### EXERCISE DATA
• • •
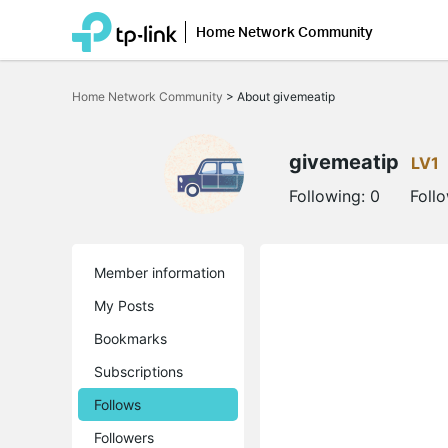
Home Network Community
Click
to
Home Network Community
>
About givemeatip
skip
the
navigation
bar
givemeatip
LV1
Following:
0
Foll
Member information
My Posts
Bookmarks
Subscriptions
Follows
Followers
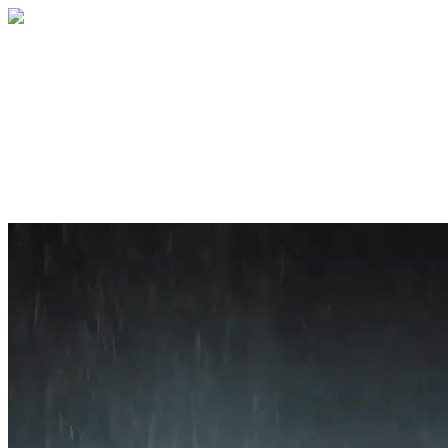
Home
About
Services
Blog
Contact
Get a Quote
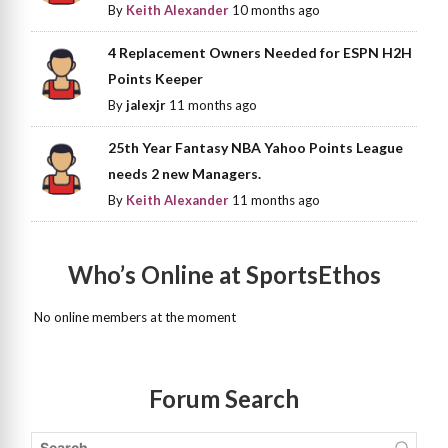
By
Keith Alexander
10 months ago
4 Replacement Owners Needed for ESPN H2H
Points Keeper
By
jalexjr
11 months ago
25th Year Fantasy NBA Yahoo Points League
needs 2 new Managers.
By
Keith Alexander
11 months ago
Who’s Online at SportsEthos
No online members at the moment
Forum Search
• • •
### YOUR INSTRUCTIONS
Without changing a word, restate the listing above; the pictures stay out.

### ANSWER FOR THIS EXERCISE
Home Network Community
Click
to
Home Network Community
>
About givemeatip
skip
the
navigation
bar
givemeatip
LV1
Following:
0
Foll
Member information
My Posts
Bookmarks
Subscriptions
Follows
Followers
Home
About
Services
Blog
Contact
Get a Quote
By
Keith Alexander
10 months ago
4 Replacement Owners Needed for ESPN H2H
Points Keeper
By
jalexjr
11 months ago
25th Year Fantasy NBA Yahoo Points League
needs 2 new Managers.
By
Keith Alexander
11 months ago
Who’s Online at SportsEthos
No online members at the moment
Forum Search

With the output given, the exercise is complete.